Saved data entries:
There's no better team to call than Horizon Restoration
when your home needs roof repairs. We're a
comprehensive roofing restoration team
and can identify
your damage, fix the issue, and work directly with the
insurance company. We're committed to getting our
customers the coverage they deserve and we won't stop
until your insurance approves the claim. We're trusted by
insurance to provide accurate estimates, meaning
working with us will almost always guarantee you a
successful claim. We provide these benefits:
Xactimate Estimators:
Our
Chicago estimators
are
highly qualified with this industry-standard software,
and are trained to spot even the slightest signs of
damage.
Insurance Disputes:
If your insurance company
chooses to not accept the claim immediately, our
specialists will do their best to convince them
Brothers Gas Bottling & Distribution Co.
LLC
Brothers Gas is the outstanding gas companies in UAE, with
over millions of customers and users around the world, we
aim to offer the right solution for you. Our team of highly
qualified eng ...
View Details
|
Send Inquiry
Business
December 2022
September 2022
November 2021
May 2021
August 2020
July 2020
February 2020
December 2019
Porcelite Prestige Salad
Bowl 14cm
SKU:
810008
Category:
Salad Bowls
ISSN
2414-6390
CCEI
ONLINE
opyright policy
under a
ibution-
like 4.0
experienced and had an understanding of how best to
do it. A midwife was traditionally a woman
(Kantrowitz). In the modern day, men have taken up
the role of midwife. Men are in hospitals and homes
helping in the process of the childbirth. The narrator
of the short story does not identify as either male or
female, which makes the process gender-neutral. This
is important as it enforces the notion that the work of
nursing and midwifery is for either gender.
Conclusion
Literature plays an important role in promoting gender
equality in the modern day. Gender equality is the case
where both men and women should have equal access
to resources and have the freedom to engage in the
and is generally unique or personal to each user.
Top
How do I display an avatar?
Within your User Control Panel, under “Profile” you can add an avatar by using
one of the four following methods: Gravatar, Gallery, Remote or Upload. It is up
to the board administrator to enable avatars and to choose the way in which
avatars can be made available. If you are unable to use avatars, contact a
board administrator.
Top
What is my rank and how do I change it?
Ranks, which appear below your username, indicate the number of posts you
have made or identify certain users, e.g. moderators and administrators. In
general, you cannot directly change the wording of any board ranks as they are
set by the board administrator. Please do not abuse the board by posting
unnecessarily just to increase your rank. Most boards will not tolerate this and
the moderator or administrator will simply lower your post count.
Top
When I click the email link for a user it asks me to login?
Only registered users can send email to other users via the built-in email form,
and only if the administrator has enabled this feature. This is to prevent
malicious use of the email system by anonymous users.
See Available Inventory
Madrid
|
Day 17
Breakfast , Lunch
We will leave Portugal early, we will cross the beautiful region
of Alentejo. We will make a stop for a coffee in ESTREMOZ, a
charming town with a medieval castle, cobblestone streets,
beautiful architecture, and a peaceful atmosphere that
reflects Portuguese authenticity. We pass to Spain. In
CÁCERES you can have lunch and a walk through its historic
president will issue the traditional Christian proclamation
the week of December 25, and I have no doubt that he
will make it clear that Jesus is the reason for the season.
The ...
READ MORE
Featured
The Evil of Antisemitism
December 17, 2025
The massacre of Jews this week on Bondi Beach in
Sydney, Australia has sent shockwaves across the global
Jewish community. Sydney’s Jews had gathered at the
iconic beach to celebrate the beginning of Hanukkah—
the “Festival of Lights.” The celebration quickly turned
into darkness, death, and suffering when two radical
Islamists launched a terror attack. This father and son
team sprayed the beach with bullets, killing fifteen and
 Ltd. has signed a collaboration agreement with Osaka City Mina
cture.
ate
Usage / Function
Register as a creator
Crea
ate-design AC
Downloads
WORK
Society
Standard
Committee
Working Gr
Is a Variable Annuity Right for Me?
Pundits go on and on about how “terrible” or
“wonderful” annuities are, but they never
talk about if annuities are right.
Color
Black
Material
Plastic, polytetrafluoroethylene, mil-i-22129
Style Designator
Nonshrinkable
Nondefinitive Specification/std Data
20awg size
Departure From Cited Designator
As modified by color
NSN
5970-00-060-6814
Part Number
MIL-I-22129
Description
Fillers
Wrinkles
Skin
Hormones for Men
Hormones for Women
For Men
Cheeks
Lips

> _TASK BRIEF_
The number of lines in the data that hold "modern" is all that should be given.

> _ANSWER FOR THE TASK_
2